Il futuro di San Casciano è una fonte di acqua calda nel sottosuolo

Scoperta una risorsa geotermica nel sottosuolo, acqua calda fino a 80 gradi che potrebbe consentire la realizzazione di progetti di teleriscaldamento per migliaia di persone

Energia geotermica

Potrebbe essere la risorsa del futuro di San Casciano: acqua calda sino a 80 gradi a meno di 2mila metri di profondità. Una fonte di energia pulita, alternativa, rinnovabile, rispettosa dell’ambiente e delle tasche delle famiglie. L’energia geotermica, legata a fonti geologiche che sfruttano il calore naturale della terra, non solo è presente nel sottosuolo di alcune aree di San Casciano ma è una risorsa importante che potrebbe alimentare in termini energetici interi centri abitati. 

“Le potenzialità geotermiche scoperte grazie allo studio geologico sono di rilievo – commenta il vicesindaco Donatella Viviani – la fonte di acqua calda potrebbe essere utilizzata per la climatizzazione invernale ed estiva degli edifici e persino per eventuali progetti di teleriscaldamento cittadino”. L’acqua calda, collegata ad una centrale termica, consentirebbe alle famiglie e al Comune di riscaldare gli edifici in maniera naturale facendo a meno del gas metano, con zero emissioni di Co2 nell’ambiente. “Questo progetto – continua il vicesindaco – mette al centro dell’attenzione la tutela della qualità dell’aria e dell’ambiente in generale”.

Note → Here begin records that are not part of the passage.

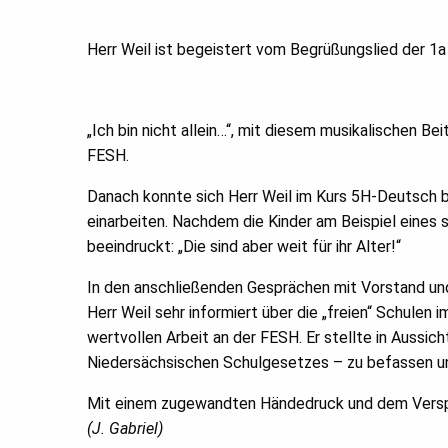
Herr Weil ist begeistert vom Begrüßungslied der 1a
„Ich bin nicht allein…“, mit diesem musikalischen B
FESH.
Danach konnte sich Herr Weil im Kurs 5H-Deutsch be
einarbeiten. Nachdem die Kinder am Beispiel eines
beeindruckt: „Die sind aber weit für ihr Alter!“
In den anschließenden Gesprächen mit Vorstand und 
Herr Weil sehr informiert über die „freien“ Schule
wertvollen Arbeit an der FESH. Er stellte in Aussi
Niedersächsischen Schulgesetzes – zu befassen u
Mit einem zugewandten Händedruck und dem Versprec
(J. Gabriel)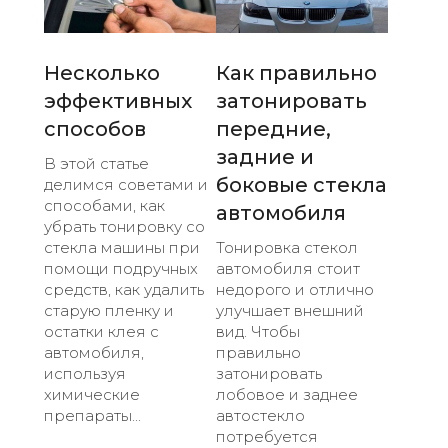
Несколько
Как правильно
эффективных
затонировать
способов
передние,
задние и
В этой статье
боковые стекла
делимся советами и
способами, как
автомобиля
убрать тонировку со
стекла машины при
Тонировка стекол
помощи подручных
автомобиля стоит
средств, как удалить
недорого и отлично
старую пленку и
улучшает внешний
остатки клея с
вид. Чтобы
автомобиля,
правильно
используя
затонировать
химические
лобовое и заднее
препараты...
автостекло
потребуется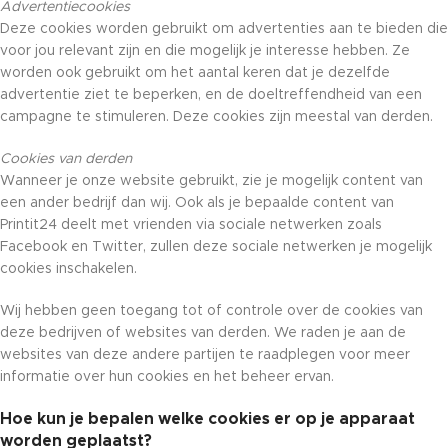
Advertentiecookies
Deze cookies worden gebruikt om advertenties aan te bieden die
voor jou relevant zijn en die mogelijk je interesse hebben. Ze
worden ook gebruikt om het aantal keren dat je dezelfde
advertentie ziet te beperken, en de doeltreffendheid van een
campagne te stimuleren. Deze cookies zijn meestal van derden.
Cookies van derden
Wanneer je onze website gebruikt, zie je mogelijk content van
een ander bedrijf dan wij. Ook als je bepaalde content van
Printit24 deelt met vrienden via sociale netwerken zoals
Facebook en Twitter, zullen deze sociale netwerken je mogelijk
cookies inschakelen.
Wij hebben geen toegang tot of controle over de cookies van
deze bedrijven of websites van derden. We raden je aan de
websites van deze andere partijen te raadplegen voor meer
informatie over hun cookies en het beheer ervan.
Hoe kun je bepalen welke cookies er op je apparaat
worden geplaatst?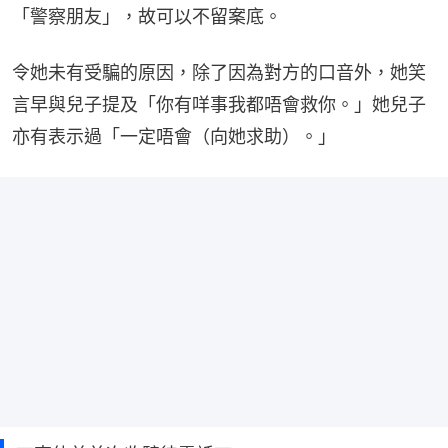
「警察朋友」，故可以不留案底。
令她未有受騙的原因，除了因為對方的口音外，她笑
言早與兒子提及「你有咩事我都唔會救你。」她兒子
亦有表示過「一定唔會（向她求助）。」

Ma nell’idea di futuro del territorio che si prepara a tracciare nei contenuti il piano strutturale, documento programmatico la cui adozione è prevista entro luglio, ci sono nuove opportunità per il settore economico e direzionale di San Casciano. “Il nostro obiettivo – continua il vicesindaco – è quello di offrire nuove opportunità intervenendo sui dimensionamenti nei settori turistico, direzionale, artigianale, ricettivo, ci sono alcune zone di San Casciano in cui sarà possibile effettuare degli ampliamenti”. Lo studio realizzato dal Comune è finalizzato anche all’adeguamento alle nuove carte regionali sul rischio idrogeologico e sismico e ai contenuti del Piano di indirizzo territoriale. “Per la prima volta San Casciano – conclude il vicesindaco – è dotata di una cartografia relativa alla microzonazione sismica di primo livello, si tratta di una fotografia dettagliata che ci permette di concoscere la fragilità del nostro territorio in termini quantitativi e qualitativi sul fronte rischio sismico”.

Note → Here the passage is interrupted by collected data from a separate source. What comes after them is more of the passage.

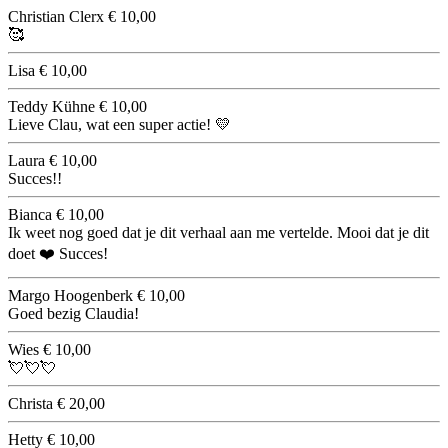
Christian Clerx
€ 10,00
🥰
Lisa
€ 10,00
Teddy Kühne
€ 10,00
Lieve Clau, wat een super actie! 💛
Laura
€ 10,00
Succes!!
Bianca
€ 10,00
Ik weet nog goed dat je dit verhaal aan me vertelde. Mooi dat je dit
doet ❤️ Succes!
Margo Hoogenberk
€ 10,00
Goed bezig Claudia!
Wies
€ 10,00
💘💘💘
Christa
€ 20,00
Hetty
€ 10,00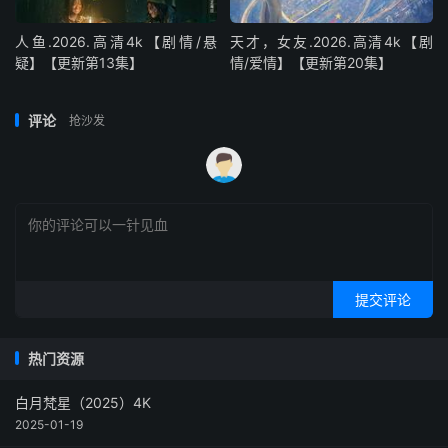
人鱼.2026.高清4k【剧情/悬
天才，女友.2026.高清4k【剧
疑】【更新第13集】
情/爱情】【更新第20集】
评论
抢沙发
提交评论
热门资源
白月梵星（2025）4K
2025-01-19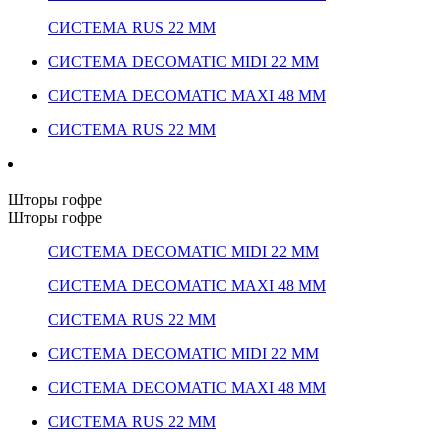
СИСТЕМА RUS 22 ММ
СИСТЕМА DECOMATIC MIDI 22 ММ
СИСТЕМА DECOMATIC MAXI 48 ММ
СИСТЕМА RUS 22 ММ
Шторы гофре
Шторы гофре
СИСТЕМА DECOMATIC MIDI 22 ММ
СИСТЕМА DECOMATIC MAXI 48 ММ
СИСТЕМА RUS 22 ММ
СИСТЕМА DECOMATIC MIDI 22 ММ
СИСТЕМА DECOMATIC MAXI 48 ММ
СИСТЕМА RUS 22 ММ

Il Comune ha avviato un ciclo di incontri con tecnici e cittadini i cui contributi sono importanti per la definizione dei contenuti della variante. Giovedì 21 alle ore 21 una nuova occasione di confronto si terrà nella sala conferenza della biblioteca comunale (via Roma) alla presenza degli amministratori e dei tecnici comunali.